A estratégia será discutida na reunião do Conselho Nacional de Política Fazendária (Confaz), presidido pelo próprio Haddad e composto pelos secretários de Fazenda de todos os estados e do Distrito Federal. Embora o ministro não tenha detalhado a proposta, ele garantiu que a redução de preços não comprometerá a saúde fiscal das unidades federativas.
Arrecadação estadual como argumento
Haddad argumentou que o aumento da arrecadação dos estados com o ICMS, impulsionado por ações federais de combate à sonegação fiscal no setor de combustíveis, como a Operação Carbono Oculto, justifica a flexibilização do imposto. Ele também mencionou que a nova Lei do Devedor Contumaz, se adaptada às legislações estaduais, pode elevar ainda mais a receita dos estados.

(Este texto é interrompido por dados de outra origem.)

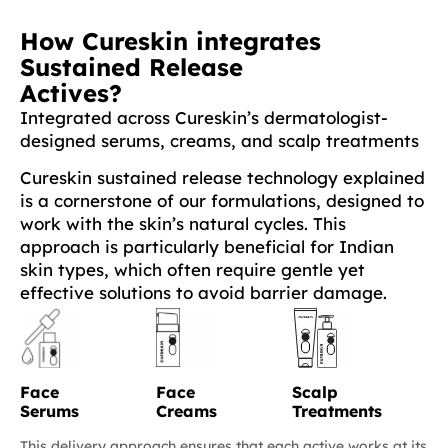
How Cureskin integrates
Sustained Release
Actives?
Integrated across Cureskin’s dermatologist-
designed serums, creams, and scalp treatments
Cureskin sustained release technology explained
is a cornerstone of our formulations, designed to
work with the skin’s natural cycles. This
approach is particularly beneficial for Indian
skin types, which often require gentle yet
effective solutions to avoid barrier damage.
Face
Face
Scalp
Serums
Creams
Treatments
This delivery approach ensures that each active works at its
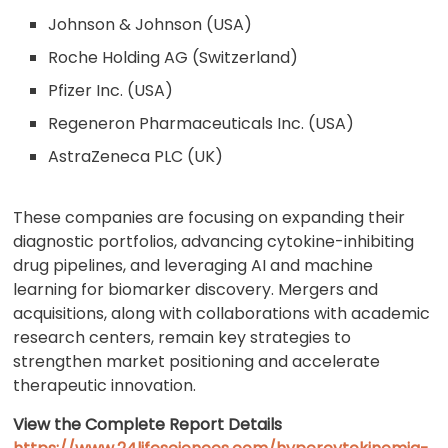
Johnson & Johnson (USA)
Roche Holding AG (Switzerland)
Pfizer Inc. (USA)
Regeneron Pharmaceuticals Inc. (USA)
AstraZeneca PLC (UK)
These companies are focusing on expanding their
diagnostic portfolios, advancing cytokine-inhibiting
drug pipelines, and leveraging AI and machine
learning for biomarker discovery. Mergers and
acquisitions, along with collaborations with academic
research centers, remain key strategies to
strengthen market positioning and accelerate
therapeutic innovation.
View the Complete Report Details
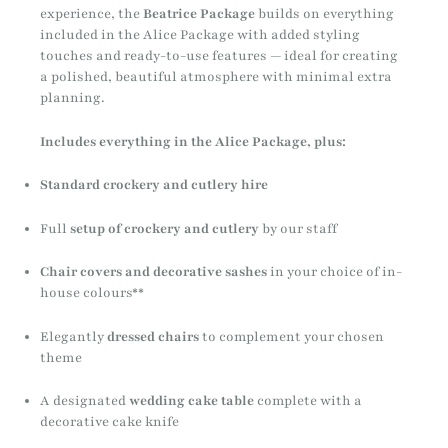
experience, the
Beatrice Package
builds on everything
included in the Alice Package with added styling
touches and ready-to-use features — ideal for creating
a polished, beautiful atmosphere with minimal extra
planning.
Includes everything in the Alice Package, plus:
Standard crockery and cutlery hire
Full
setup of crockery and cutlery
by our staff
Chair covers and decorative sashes
in your choice of in-
house colours**
Elegantly
dressed chairs
to complement your chosen
theme
A designated
wedding cake table
complete with a
decorative cake knife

“Isso é um dado positivo, que a arrecadação aumenta sem que o imposto aumente”, declarou Haddad em entrevista.
Estados relutam em ceder
Apesar dos esforços do governo federal, que já zerou temporariamente o PIS e a Cofins sobre o diesel, os estados demonstram resistência em reduzir o ICMS. O Comitê Nacional de Secretários de Fazenda (Comsefaz) emitiu nota afirmando que reduções tributárias sobre combustíveis raramente são repassadas ao consumidor e geram perda de receita para políticas públicas.

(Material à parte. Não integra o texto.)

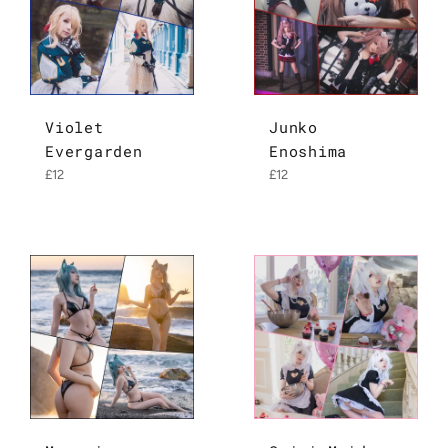
Violet
Junko
Evergarden
Enoshima
Regular
Regular
£12
£12
price
price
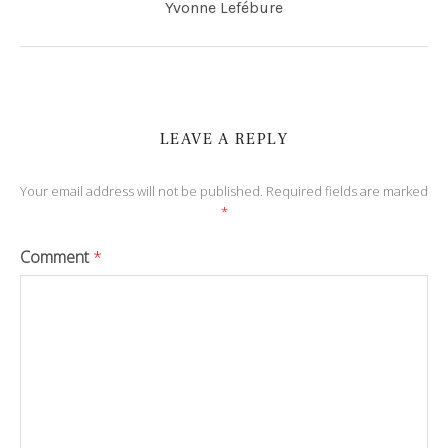
Yvonne Lefébure
LEAVE A REPLY
Your email address will not be published.
Required fields are marked
*
Comment
*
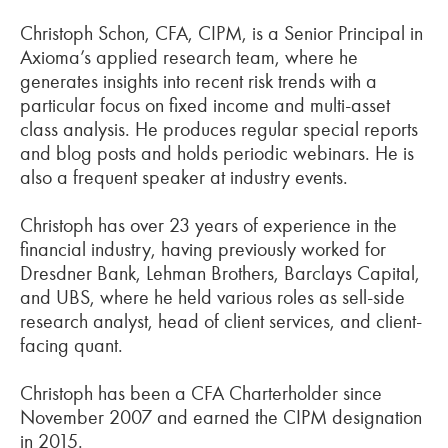
Christoph Schon, CFA, CIPM, is a Senior Principal in
Axioma’s applied research team, where he
generates insights into recent risk trends with a
particular focus on fixed income and multi-asset
class analysis. He produces regular special reports
and blog posts and holds periodic webinars. He is
also a frequent speaker at industry events.
Christoph has over 23 years of experience in the
financial industry, having previously worked for
Dresdner Bank, Lehman Brothers, Barclays Capital,
and UBS, where he held various roles as sell-side
research analyst, head of client services, and client-
facing quant.
Christoph has been a CFA Charterholder since
November 2007 and earned the CIPM designation
in 2015.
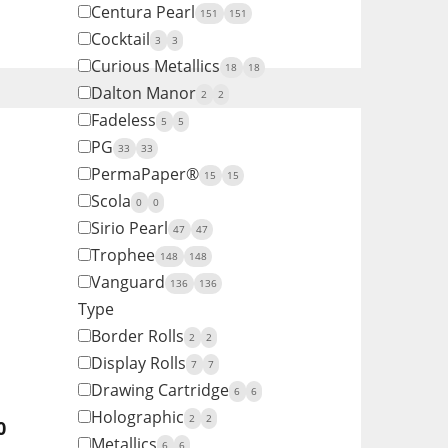
Centura Pearl
151
151
Cocktail
3
3
Curious Metallics
18
18
Dalton Manor
2
2
Fadeless
5
5
PG
33
33
PermaPaper®
15
15
Scola
0
0
Sirio Pearl
47
47
Trophee
148
148
Vanguard
136
136
Type
Border Rolls
2
2
Display Rolls
7
7
Drawing Cartridge
6
6
Holographic
2
2
0
Metallics
6
6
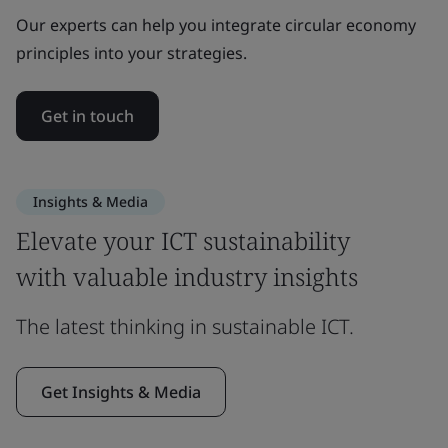
Our experts can help you integrate circular economy
principles into your strategies.
Get in touch
Insights & Media
Elevate your ICT sustainability
with valuable industry insights
The latest thinking in sustainable ICT.
Get Insights & Media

Medidas federais de fiscalização
Paralelamente à negociação do ICMS, o governo federal implementou medidas permanentes de fiscalização e transparência para combater a especulação e o aumento abusivo dos preços dos combustíveis. A Agência Nacional de Petróleo (ANP) definirá critérios objetivos para identificar a abusividade.

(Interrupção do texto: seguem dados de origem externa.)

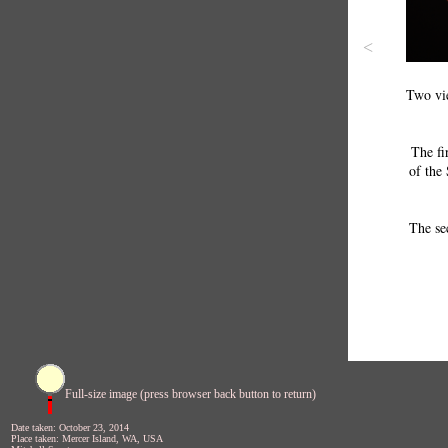
<
Two vie
The fi
of the 
The se
Full-size image (press browser back button to return)
Date taken: October 23, 2014
Place taken: Mercer Island, WA, USA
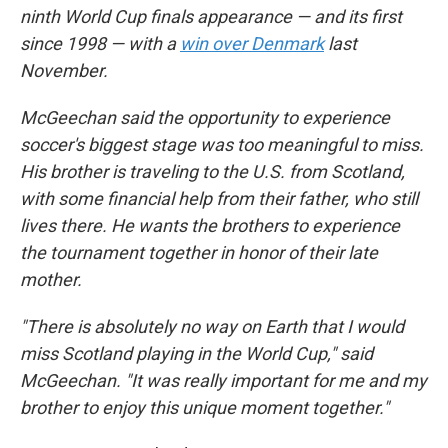
ninth World Cup finals appearance — and its first
since 1998 — with a
win over Denmark
last
November.
McGeechan said the opportunity to experience
soccer's biggest stage was too meaningful to miss.
His brother is traveling to the U.S. from Scotland,
with some financial help from their father, who still
lives there. He wants the brothers to experience
the tournament together in honor of their late
mother.
"There is absolutely no way on Earth that I would
miss Scotland playing in the World Cup," said
McGeechan. "It was really important for me and my
brother to enjoy this unique moment together."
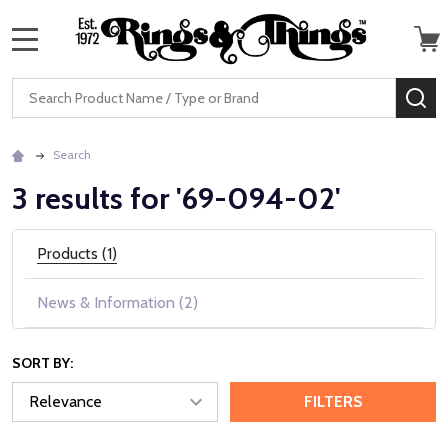
MENU
Search
SE
Search
3 results for '69-094-02'
Products (1)
News & Information (2)
SORT BY:
FILTERS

Haddad também destacou a abertura de inquérito pela Polícia Federal para apurar irregularidades no mercado e garantir que a redução de impostos federais seja repassada aos consumidores. Ele criticou especuladores que estariam se aproveitando do clima de tensão internacional para prejudicar a economia popular, especialmente no caso da gasolina, que não teve alteração de preço pela Petrobras.